(DATASET CONTENT begins)

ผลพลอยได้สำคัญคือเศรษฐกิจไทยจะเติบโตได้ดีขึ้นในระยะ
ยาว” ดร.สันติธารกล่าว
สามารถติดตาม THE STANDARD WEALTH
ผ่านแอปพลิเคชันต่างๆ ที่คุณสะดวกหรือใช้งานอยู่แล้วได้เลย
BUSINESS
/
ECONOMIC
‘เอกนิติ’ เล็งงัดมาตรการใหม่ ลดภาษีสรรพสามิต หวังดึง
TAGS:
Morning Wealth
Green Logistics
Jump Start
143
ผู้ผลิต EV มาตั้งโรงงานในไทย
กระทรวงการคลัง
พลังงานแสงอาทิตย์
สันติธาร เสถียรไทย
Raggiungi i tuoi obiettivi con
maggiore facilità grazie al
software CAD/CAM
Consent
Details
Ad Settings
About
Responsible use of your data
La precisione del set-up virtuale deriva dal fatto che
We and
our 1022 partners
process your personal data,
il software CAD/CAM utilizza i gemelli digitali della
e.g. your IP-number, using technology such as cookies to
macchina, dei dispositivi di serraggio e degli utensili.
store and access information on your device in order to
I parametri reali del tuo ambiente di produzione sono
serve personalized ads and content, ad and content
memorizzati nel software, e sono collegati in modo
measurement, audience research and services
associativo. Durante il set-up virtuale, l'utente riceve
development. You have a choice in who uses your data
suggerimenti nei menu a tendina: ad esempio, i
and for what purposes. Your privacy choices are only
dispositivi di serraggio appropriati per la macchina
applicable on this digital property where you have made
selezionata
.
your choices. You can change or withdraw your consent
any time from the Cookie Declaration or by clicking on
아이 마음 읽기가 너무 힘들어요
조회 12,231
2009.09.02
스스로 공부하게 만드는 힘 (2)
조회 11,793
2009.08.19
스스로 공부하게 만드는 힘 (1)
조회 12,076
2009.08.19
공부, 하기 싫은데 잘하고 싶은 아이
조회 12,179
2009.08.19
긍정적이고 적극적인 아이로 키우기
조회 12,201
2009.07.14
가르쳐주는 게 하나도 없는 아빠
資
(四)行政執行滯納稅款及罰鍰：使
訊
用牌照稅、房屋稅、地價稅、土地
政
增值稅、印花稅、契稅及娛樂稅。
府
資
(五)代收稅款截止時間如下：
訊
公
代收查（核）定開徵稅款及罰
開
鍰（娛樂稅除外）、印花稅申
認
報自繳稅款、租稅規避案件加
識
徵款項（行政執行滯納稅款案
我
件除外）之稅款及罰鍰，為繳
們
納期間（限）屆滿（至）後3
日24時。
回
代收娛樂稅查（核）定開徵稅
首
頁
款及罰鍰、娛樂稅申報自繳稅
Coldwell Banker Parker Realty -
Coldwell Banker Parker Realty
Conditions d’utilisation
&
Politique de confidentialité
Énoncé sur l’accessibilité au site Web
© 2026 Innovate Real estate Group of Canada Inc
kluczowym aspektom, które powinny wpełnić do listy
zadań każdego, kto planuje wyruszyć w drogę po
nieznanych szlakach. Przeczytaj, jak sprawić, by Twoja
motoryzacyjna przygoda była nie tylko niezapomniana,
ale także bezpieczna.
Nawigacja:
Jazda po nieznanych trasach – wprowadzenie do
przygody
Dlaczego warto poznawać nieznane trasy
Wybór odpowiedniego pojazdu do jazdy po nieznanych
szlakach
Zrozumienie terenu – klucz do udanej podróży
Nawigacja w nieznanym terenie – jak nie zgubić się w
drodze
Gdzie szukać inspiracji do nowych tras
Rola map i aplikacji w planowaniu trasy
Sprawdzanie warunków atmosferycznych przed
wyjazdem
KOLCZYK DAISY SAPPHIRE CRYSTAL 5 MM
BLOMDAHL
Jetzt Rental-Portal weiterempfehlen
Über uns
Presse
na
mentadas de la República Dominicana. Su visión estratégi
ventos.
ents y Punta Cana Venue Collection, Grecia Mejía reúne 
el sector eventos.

(DATASET CONTENT ends)
(DATASET CONTENT begins)

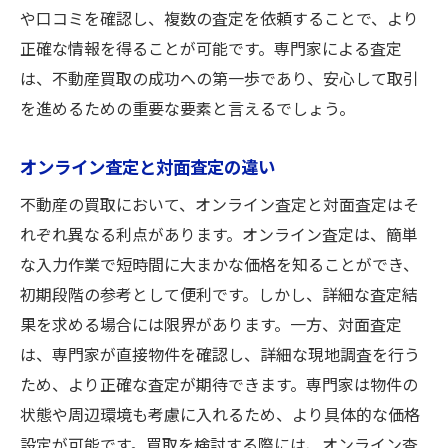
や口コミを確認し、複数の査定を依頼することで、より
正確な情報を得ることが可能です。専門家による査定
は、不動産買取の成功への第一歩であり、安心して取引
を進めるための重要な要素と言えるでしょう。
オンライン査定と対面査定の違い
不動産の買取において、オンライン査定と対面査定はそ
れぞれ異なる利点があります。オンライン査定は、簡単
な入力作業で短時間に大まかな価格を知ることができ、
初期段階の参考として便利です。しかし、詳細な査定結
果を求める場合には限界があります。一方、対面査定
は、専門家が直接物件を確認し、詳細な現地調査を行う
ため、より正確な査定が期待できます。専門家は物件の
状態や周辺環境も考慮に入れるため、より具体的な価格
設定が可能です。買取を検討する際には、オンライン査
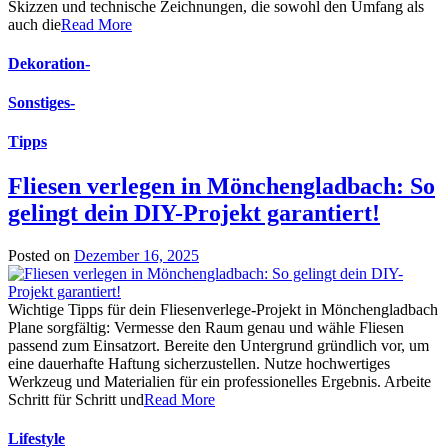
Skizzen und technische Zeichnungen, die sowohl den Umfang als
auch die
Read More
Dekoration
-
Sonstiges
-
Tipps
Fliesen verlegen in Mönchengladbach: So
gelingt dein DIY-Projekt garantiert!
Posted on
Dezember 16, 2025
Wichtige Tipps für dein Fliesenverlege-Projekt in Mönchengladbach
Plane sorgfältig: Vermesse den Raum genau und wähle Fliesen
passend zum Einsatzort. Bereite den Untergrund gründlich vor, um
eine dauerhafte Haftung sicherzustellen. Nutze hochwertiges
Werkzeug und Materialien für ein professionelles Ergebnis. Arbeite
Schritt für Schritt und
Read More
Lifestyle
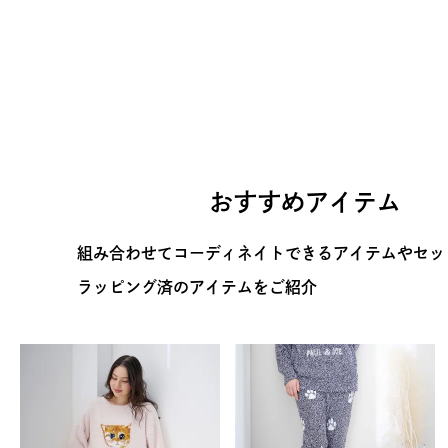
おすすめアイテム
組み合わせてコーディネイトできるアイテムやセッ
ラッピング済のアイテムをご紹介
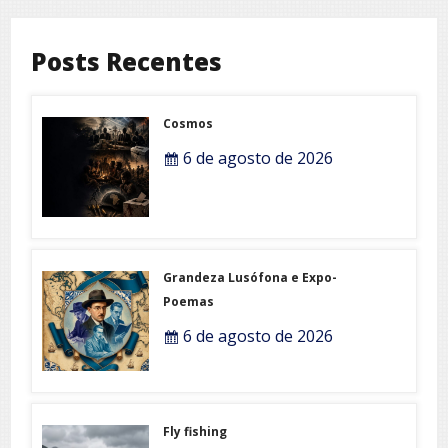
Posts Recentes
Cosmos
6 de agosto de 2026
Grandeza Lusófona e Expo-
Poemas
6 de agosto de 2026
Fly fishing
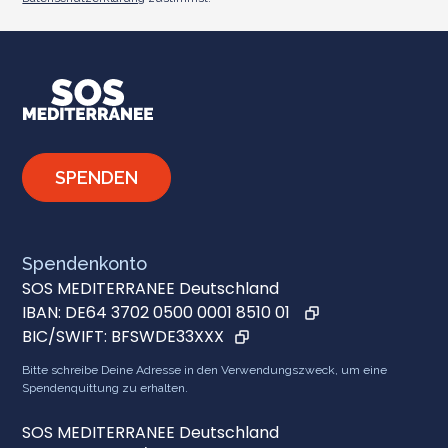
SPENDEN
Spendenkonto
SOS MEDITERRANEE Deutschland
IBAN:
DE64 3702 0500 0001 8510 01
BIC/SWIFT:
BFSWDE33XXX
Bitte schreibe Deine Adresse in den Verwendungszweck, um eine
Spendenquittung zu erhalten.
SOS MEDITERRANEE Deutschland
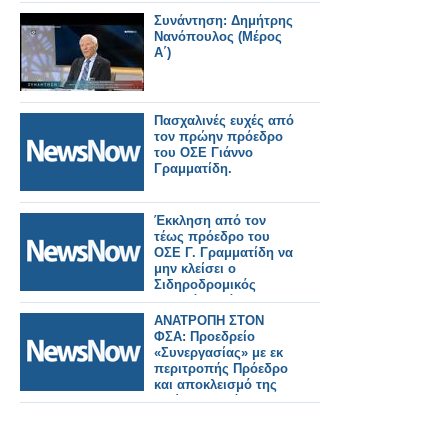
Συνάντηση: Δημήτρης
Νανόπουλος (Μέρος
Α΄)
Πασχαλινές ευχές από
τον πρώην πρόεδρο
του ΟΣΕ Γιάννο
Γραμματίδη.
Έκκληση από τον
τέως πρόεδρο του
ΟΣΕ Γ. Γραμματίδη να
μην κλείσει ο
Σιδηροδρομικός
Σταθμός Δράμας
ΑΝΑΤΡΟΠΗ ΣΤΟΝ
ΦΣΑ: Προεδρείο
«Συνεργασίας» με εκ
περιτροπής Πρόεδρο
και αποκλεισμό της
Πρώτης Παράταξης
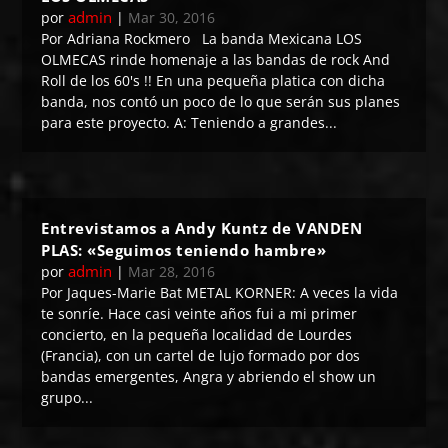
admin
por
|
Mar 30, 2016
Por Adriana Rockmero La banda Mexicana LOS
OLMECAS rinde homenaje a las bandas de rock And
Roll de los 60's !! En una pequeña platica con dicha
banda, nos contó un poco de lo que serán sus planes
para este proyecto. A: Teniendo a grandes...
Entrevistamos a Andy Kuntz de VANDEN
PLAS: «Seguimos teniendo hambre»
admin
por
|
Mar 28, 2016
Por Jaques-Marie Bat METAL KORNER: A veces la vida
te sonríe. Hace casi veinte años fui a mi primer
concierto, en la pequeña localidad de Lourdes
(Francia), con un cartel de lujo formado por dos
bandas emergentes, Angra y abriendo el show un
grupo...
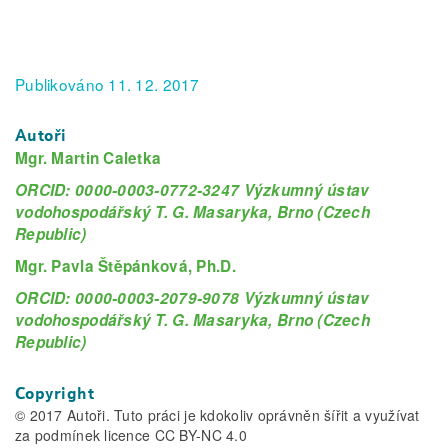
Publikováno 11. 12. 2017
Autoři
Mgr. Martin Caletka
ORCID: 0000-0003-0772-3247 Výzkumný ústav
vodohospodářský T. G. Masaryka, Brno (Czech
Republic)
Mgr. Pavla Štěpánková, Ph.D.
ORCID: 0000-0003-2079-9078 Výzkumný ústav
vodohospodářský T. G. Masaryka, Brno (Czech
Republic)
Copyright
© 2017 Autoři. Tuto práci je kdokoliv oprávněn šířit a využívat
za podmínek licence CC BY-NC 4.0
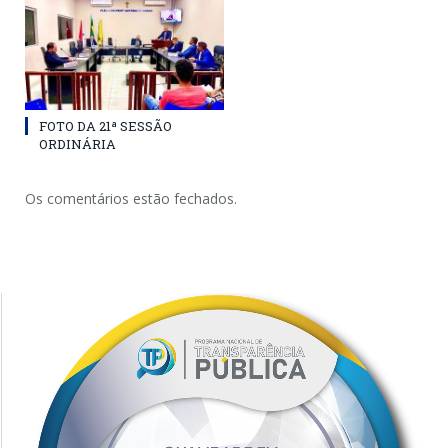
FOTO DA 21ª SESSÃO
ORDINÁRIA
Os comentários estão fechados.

(DATASET CONTENT ends)
(DATASET CONTENT begins)

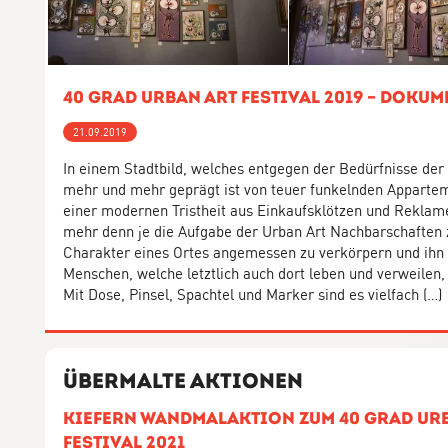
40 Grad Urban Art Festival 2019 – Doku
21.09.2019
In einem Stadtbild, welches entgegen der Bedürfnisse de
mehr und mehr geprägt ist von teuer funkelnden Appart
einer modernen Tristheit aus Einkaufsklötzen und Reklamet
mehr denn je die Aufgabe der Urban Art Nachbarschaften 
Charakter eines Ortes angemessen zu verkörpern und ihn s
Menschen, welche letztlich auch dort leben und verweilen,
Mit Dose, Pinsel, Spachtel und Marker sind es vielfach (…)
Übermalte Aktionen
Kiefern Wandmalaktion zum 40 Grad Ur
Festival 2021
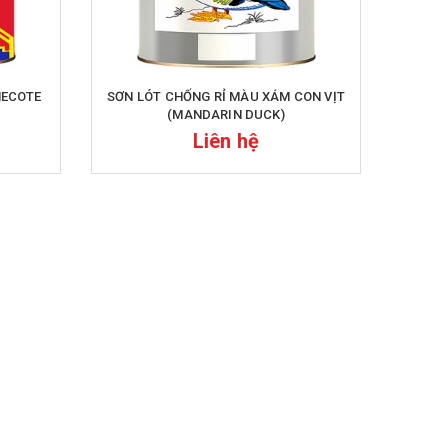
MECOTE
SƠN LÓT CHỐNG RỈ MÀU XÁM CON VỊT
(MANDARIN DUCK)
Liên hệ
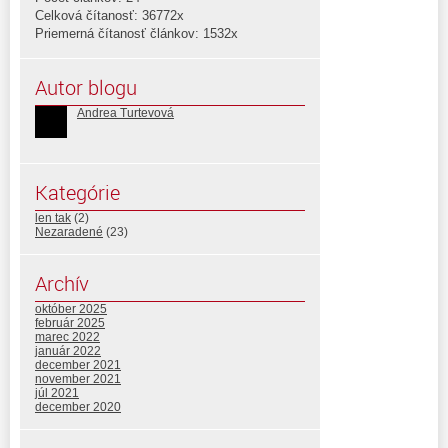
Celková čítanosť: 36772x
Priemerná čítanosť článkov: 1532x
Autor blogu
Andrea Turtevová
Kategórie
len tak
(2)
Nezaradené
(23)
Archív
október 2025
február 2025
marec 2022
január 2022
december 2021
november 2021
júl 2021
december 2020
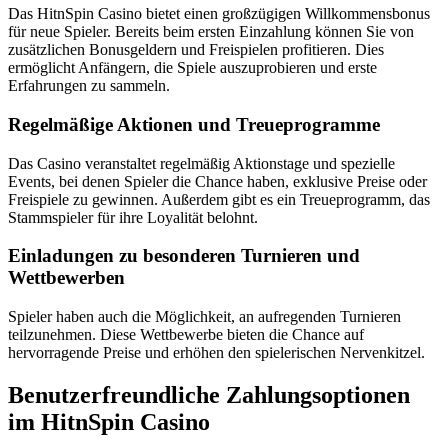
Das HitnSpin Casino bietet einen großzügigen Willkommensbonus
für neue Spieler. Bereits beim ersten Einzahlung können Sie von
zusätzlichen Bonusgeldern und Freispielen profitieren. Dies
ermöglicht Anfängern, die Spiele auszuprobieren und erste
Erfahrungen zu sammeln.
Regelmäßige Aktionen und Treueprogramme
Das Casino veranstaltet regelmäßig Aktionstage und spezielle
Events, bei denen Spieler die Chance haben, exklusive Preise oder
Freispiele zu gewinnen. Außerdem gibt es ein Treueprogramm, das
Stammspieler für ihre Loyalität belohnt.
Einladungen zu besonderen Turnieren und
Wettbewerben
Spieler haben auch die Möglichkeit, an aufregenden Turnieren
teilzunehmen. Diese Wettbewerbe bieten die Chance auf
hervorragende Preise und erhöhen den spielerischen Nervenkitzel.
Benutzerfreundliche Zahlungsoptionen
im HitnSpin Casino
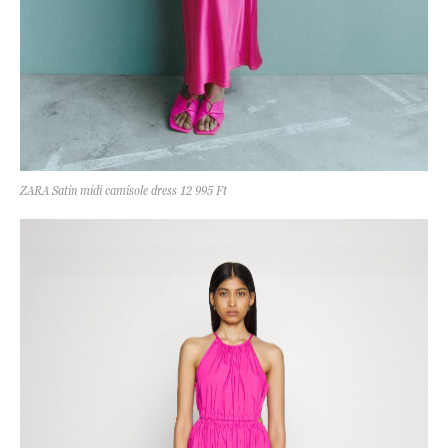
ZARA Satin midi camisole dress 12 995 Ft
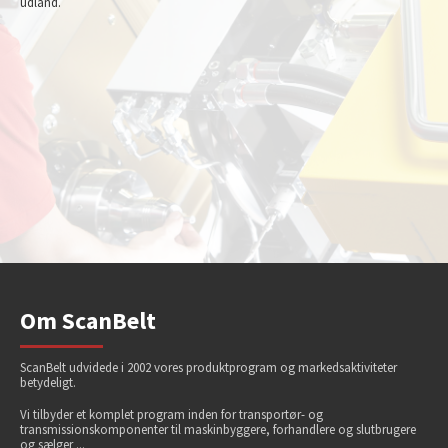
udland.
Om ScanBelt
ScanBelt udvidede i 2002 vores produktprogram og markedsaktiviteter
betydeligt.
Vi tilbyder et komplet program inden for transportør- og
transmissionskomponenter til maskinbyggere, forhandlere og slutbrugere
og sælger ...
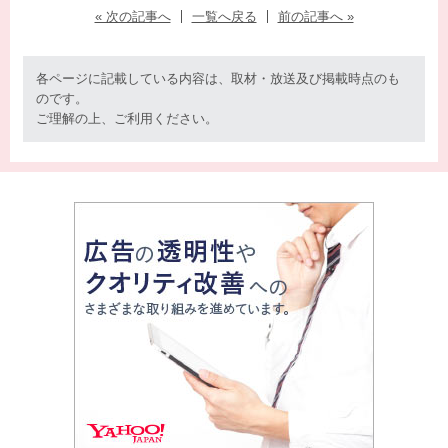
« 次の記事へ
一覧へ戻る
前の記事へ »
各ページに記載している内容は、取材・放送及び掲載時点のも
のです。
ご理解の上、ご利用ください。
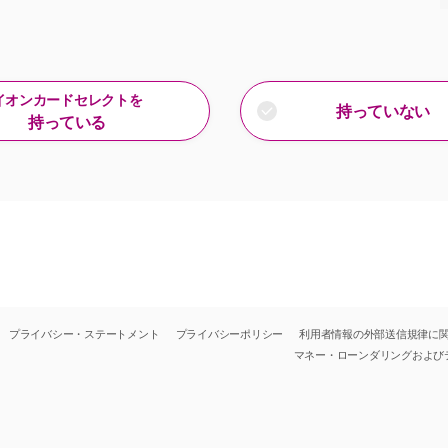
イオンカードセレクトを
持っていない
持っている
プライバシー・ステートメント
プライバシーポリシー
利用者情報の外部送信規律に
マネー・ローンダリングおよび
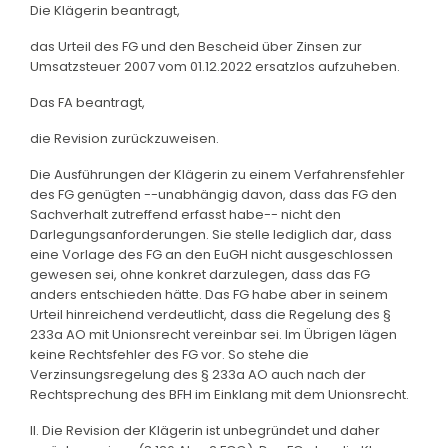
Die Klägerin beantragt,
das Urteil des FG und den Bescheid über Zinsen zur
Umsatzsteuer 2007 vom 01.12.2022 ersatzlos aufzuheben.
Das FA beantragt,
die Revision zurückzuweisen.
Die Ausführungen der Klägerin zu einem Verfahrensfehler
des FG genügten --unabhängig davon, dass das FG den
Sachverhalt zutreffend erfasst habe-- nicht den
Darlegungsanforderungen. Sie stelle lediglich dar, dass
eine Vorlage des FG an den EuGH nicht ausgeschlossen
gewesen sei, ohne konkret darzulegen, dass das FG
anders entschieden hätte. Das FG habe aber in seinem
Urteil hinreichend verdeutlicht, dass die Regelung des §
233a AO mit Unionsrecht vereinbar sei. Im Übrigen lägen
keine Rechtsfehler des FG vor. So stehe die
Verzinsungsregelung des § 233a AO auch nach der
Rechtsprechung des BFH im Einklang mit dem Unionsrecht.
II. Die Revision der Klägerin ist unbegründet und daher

(DATASET CONTENT ends)

> [WORK ITEM]
With "virtuale" as the word to match, copy each line of the records that has it.

> [SOLUTION TO THIS PROBLEM]
La precisione del set-up virtuale deriva dal fatto che
associativo. Durante il set-up virtuale, l'utente riceve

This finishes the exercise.